At the same time, under the Vice President's leadership, we have started BusinessLinc to connect local businesses with larger businesses, because access to capital is most effective when married to access to business expertise and technical assistance. Those of you in the business community can be of enormous assistance to smaller firms, particularly firms in the inner cities, that may be cut off from mainstream business networks. At the same time, experience suggests that these BusinessLinc strategies are good for the larger firms' bottom line as well. The Administration is seeking $3 million in SBA's budget to move this initiative forward and would like to work with you to expand BusinessLinc strategies across the country.

Third, we must build on our efforts to encourage economic growth in low income communities through tax incentives for business investment. Over the last several years, we have enacted a number of incentives, from the so-called brownfields tax incentive to spur the clean up and redevelopment of thousands of abandoned, environmentally contaminated sites in under-served communities to two rounds of Empowerment Zones. We made the low income housing tax credit permanent, and we are now proposing to expand it by 40 percent.

Building on these efforts, the President announced today a proposal for a new tax incentive to spur the private sector to make equity investments to help grow businesses in our nation's cities and rural communities. This New Markets Tax Credit could help foster $6 billion in new equity investment in low-income communities over the next five years. A community development investment fund, if selected, would be able to offer potential investors a 6 percent tax credit for five years, cutting the investors' cost of capital by 25 percent.

To provide flexibility and attract a range of investors, the tax incentive would be available for investments in a broad array of community development investment vehicles, from CDFIs and rural venture capital funds, to Community Development Corporations that set up partnerships to attract new retailers in low income communities. You heard this morning that SBA is creating two new programs: New Market Entrepreneur Funds and America's Private Investment Companies to invest in businesses in these communities. Investors in these funds will also be able to obtain the tax credit.

I remember from my time on Wall Street that there really had been no practical means, even for professional investors, to invest in inner cities even if they wished to do so. Hopefully, the creation of the CDFI Fund and other vehicles, and this new tax credit, will interact to make investment opportunity more readily available and to provide incentive for such investment. And that is not only good for the inner cities and rural areas, it is a good for investors and for the country. In the past few years, in Los Angeles, Boston, Chicago, and the Bronx, I have seen firsthand the positive effects these community development institutions can have in economically rejuvenating distressed neighborhoods.

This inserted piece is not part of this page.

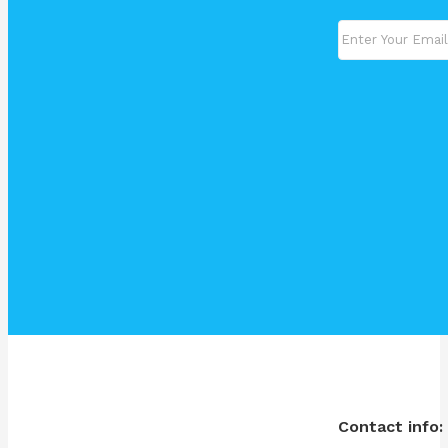
Contact info:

This past year has been a year of significant crisis in the global economy, a crisis that has affected hundreds of millions of people around the globe, in nearly every country, including our own. While we must be and have been intensely focused on this crisis, because our own economic well being is integrally related to the well being of the global economy, we must also remain focused on being strong at home, and making sure the residents of our distressed areas have a real opportunity to enter the economic mainstream.

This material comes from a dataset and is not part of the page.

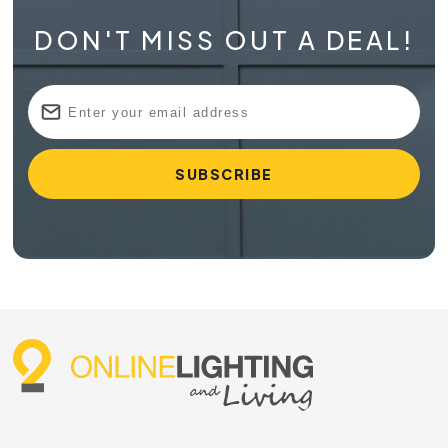
DON'T MISS OUT A DEAL!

The current strength of the U.S. economy provides an enormous opportunity to make progress in promoting growth in our nation's communities. The President's announcements today build on successful programs such as CRA, the CDFI fund and a host of tax initiatives in a strong effort to make real progress in bringing all Americans into the economic mainstream. And we at Treasury look forward to continuing to work with you on a bipartisan basis on these critical issues as we move ahead. Thank you very much.